Ditch credit and save, save, save

Higher spending can lead to higher inflation, so the Reserve Bank wants to dampen the appetite for credit by making the interest and repayments higher.

It will now become more difficult and costlier to get credit, says Vuledzani Ndou, an economist at economists.co.za told YOU after the 0,25% hike last year .

For example, you’ll pay more if you bought your car at a variable interest rate. And small businesses paying off loans could pass on the additional cost to their clients.

“The biggest impact will be felt by those with home loans,” says Wendy Monkley of DebtBusters, SA’s largest debt counsellor. “But all loans are linked to the repo rate and any repo-rate changes will affect the prime lending rate and therefore the amount you’re paying on your loans.

“Those with multiple loan accounts such as overdrafts, clothing accounts and credit cards will feel the direct impact of increases in monthly instalments for all these accounts.”

The experts are unanimous: if you want to buy anything, rather save for it. See How to deal with it, below.

Making investors happy

Investors favour economically stable countries where their savings get higher interest, which is another reason for this particular hike.

Of course it’s not only foreign investors who are happy their investments will now yield higher amounts – anyone who has an interest-bearing savings account will benefit.

“It’s a positive development for many people who are dependent on interest income for their bread and butter,” Dave Mohr, chief investment strategist at Old Mutual Wealth, says. “Scores of pensioners are living on the interest they get on their savings and they’ll now be getting a little more.”

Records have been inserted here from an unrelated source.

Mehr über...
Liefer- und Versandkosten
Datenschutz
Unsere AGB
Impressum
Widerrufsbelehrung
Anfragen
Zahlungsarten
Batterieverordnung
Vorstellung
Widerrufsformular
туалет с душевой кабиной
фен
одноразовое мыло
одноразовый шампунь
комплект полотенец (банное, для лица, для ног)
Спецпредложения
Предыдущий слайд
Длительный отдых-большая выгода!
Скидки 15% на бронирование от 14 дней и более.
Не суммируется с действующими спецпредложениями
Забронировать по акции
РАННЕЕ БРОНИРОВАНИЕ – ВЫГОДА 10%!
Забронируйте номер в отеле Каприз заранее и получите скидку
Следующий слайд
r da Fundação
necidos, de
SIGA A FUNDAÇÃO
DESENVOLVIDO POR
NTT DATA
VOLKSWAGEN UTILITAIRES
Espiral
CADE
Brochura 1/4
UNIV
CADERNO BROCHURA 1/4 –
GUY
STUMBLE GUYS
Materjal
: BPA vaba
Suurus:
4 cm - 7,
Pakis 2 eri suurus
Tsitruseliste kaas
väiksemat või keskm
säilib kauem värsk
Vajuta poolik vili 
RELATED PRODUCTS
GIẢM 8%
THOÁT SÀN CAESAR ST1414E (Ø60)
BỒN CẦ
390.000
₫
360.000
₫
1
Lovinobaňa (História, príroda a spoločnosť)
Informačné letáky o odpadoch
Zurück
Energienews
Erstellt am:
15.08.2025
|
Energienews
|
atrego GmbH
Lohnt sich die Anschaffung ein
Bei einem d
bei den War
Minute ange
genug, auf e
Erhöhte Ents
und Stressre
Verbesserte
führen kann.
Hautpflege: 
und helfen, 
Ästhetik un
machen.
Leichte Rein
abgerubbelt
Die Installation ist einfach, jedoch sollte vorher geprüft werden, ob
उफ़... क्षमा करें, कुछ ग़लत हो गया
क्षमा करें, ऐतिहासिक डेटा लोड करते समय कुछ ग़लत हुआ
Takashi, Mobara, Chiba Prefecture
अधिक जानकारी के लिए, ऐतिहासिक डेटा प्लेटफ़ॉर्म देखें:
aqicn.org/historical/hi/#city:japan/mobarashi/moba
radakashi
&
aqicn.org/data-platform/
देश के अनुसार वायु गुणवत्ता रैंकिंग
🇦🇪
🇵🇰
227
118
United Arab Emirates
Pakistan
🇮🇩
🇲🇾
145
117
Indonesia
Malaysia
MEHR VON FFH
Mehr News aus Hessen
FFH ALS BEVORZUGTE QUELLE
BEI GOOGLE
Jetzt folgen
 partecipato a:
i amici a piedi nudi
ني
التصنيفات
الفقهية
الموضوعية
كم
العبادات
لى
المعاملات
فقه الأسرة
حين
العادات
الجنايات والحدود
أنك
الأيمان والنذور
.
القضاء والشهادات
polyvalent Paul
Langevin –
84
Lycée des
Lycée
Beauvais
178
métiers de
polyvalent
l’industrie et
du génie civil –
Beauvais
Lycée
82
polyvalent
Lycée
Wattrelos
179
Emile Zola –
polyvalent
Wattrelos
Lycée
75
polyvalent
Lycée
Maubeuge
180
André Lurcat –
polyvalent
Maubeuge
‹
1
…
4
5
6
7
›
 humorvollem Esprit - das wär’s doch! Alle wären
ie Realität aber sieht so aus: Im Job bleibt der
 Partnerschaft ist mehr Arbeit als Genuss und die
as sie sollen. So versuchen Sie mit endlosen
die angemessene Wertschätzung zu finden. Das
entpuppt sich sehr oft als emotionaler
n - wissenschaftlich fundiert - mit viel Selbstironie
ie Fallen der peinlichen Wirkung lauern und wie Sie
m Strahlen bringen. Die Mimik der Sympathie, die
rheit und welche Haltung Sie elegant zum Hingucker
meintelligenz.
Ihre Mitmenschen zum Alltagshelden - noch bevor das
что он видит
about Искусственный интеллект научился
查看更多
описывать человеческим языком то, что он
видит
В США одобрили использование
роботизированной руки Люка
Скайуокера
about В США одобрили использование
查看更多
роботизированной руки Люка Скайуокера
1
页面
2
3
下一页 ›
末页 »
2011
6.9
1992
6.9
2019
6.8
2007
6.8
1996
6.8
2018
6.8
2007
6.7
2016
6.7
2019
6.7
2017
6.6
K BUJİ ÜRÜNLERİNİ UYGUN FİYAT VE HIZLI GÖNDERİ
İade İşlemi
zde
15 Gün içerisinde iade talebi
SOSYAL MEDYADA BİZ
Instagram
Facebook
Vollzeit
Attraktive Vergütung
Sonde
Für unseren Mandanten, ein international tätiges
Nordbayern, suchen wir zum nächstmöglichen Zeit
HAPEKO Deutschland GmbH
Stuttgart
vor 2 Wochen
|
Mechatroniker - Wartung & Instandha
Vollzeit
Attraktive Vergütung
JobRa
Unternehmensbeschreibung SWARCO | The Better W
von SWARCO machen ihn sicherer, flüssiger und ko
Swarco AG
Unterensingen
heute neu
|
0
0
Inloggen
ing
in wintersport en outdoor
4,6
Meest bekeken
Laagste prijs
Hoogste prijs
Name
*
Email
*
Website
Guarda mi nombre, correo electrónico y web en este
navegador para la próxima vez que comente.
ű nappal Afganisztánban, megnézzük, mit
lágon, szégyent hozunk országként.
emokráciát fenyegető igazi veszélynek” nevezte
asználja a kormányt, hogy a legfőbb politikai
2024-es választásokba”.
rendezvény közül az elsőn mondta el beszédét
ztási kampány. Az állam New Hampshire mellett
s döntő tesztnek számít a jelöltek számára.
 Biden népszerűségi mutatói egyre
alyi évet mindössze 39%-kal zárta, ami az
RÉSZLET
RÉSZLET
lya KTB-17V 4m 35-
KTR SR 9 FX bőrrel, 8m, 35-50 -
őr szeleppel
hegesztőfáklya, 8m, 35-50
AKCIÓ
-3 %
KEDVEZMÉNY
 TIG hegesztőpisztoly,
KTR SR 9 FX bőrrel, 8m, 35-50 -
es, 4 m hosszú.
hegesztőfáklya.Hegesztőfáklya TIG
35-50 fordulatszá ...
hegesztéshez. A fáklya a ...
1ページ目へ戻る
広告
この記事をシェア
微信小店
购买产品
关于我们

Those who are trying to save should see this as a positive. It’s an “indication the Reserve Bank is prepared to combat the inflation that’s eating away at your savings”, Bart Stemmet of NKC Independent Economists told YOU after last year's hike.

How to deal with it

If it’s too late and you’re in financial trouble because of interest rate hikes, making small adjustments won’t bring much relief, John Loos, FNB household and property sector strategist. But making radical changes could return you to financial freedom.

This includes downscaling to a home half the size and value of your current house and getting a car that costs significantly less to run and maintain.

“Middle- and upper income South Africans don’t want to be seen by the Khumalos next door to be downscaling on their cars and houses”, but they don’t fully appreciate that these can be the biggest burdens by far in terms of our debt levels and overall financial commitments.

To fix or not to fix?

Consider it seriously if your bank’s fixed-rate offer is one percent above prime. “But if it’s more than one percent you have to think about it carefully,” says investment strategist Dave Mohr.

Fixing your rate is a solution, especially if “your finances are balanced on a knife edge and you can’t afford big rate increases”.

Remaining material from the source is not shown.